Machine learning in trading: theory, models, practice and algo-trading - page 3555

 
Aleksey Vyazmikin #:

Definitely. But in the process of development/research, on the contrary, a lot of additional tricks and complications appear. When the work is complete and everything is clear and obvious, then you can optimise and reduce/accelerate something.

I see that you can analyse bins, for example, as suggested in the article, and then select successful ones. It will take little code and will be very clear.

 

Discretisation with a teacher is a very curious thing, but it consumes a lot of computational resources

discretisation::mdlp()

 
Maxim Dmitrievsky #:

I can see that you could analyse bins, for example as suggested in the article, and then select the successful ones. It will take little code and will be very clear.

What article? The link above, so there is no analysis there, but only a search of quantum tables. In general, CatBoost has various methods of quantisation built in (which are not in KBinsDiscretizer library) - experiment with settings. There is a possibility to save quantum tables and on them then to transform a sample for other methods of training.

 
Aleksey Vyazmikin #:

What article? That above link, so there is no analysis in essence there, but only enumeration of quantum tables. In general in CatBoost different methods of quantisation are built in (which are not in KBinsDiscretizer library) - experiment with settings. There is a possibility to save quantum tables and on them then to transform a sample for other methods of training.

You can select the number of bins and individual bins that outperform the others. An analogue of clustering. That's why I wrote before why not just use clustering.

In any case, without regard to brute-force or competent sampling of targets, it's a finger in the sky. Because the artificial limitation of options.

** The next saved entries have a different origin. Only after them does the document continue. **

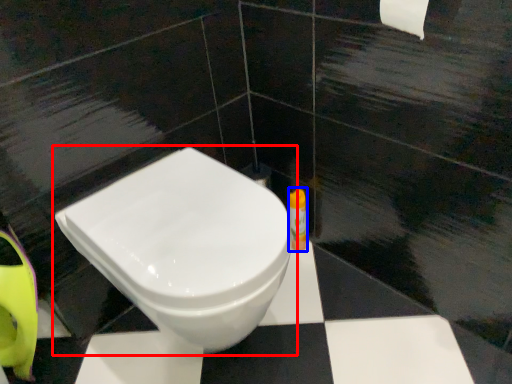 Question: Which point is closer to the camera, toilet (highlighted by a red box) or toiletry (highlighted by a blue box)?

Choices:
 (A) toilet
 (B) toiletry

Answer: (A) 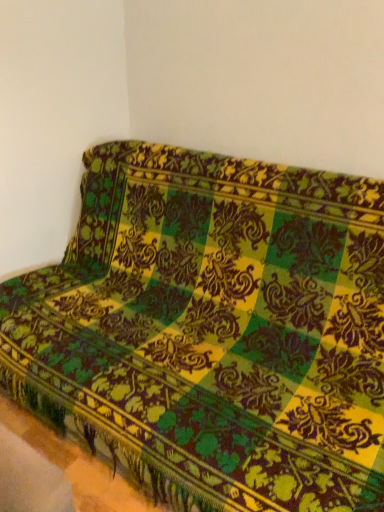 What is the approximate width of velvet green-yellow couch at upper right?

1.13 meters.

Where is `velvet green-yellow couch at upper right`? velvet green-yellow couch at upper right is located at coordinates (213, 331).

What do you see at coordinates (213, 331) in the screenshot? I see `velvet green-yellow couch at upper right` at bounding box center [213, 331].

Locate an element on the screen. velvet green-yellow couch at upper right is located at coordinates (213, 331). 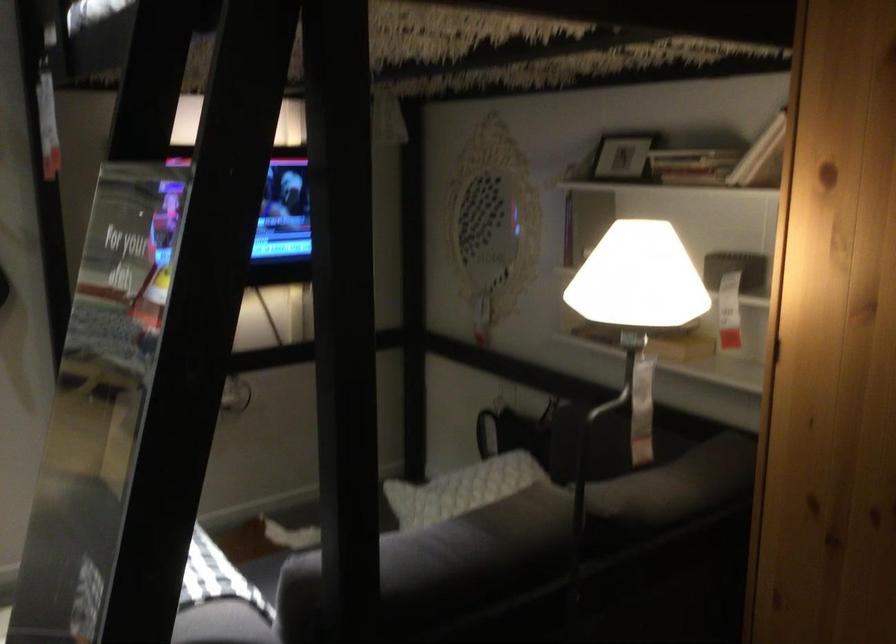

The main emphasis in the classification of time series (financial), when there is a choice of when to trade and when not to trade (i.e. already a discrete representation of BP), should be on the markup, not on the signs.

I have already written that my approach allows you to select such bins (clusters) and labels that you can limit yourself to only 2-5 signs. And it is done in minutes.

 
Maxim Dmitrievsky #:
You can select the number of bins and the individual bins that outperforate the others. An analogue to clustering. So wrote before why not just use clustering.

And by what criterion of selection? I don't see such an option in the library..... but again - this is binarisation, only under the bonnet.

 
Aleksey Vyazmikin #:

And what are the criteria for selection? I don't see it in the library... but then again, it's binarisation, only under the bonnet.

By criterion on new data, after training.

 
Maxim Dmitrievsky #:

On criterion on new data, after training.

So where is the selection of multiple bins from the set, or did I misunderstand you?

 
Aleksey Vyazmikin #:

So where is the selection of multiple bins from the set, or did I misunderstand you?

Make a choice )) just choose a bin and trade only on it, what's the problem?

 

The problem of TC/legality search is reduced to a simple two-dimensional optimisation problem. This is dictated by the very nature of BP (two-dimensionality).

When 2 errors are minimised:

  1. classification error within a bin (buy/sell)
  2. error in determining the current bin
The end result = a suboptimal RT.

How exactly you solve this is a purely technical question.

And here, again, it is not the method of discretisation that plays an absolutely critical role (although it can also be important), but the way of marking transactions inside bins.

 
Maxim Dmitrievsky #:

Make a choice )) just pick a bin and trade only on it, what's the problem?

You can always do it, I just thought that there is a ready-made functionality - I was interested in the selection criteria.

And so - in essence - if you need clustering, you can use any clustering, for which you can then apply new data, just pull out the thresholds by clusters and record in a quantum table, which can already be fed into CatBoost. This will speed up the process as you don't have to re-count the clusters when experimenting.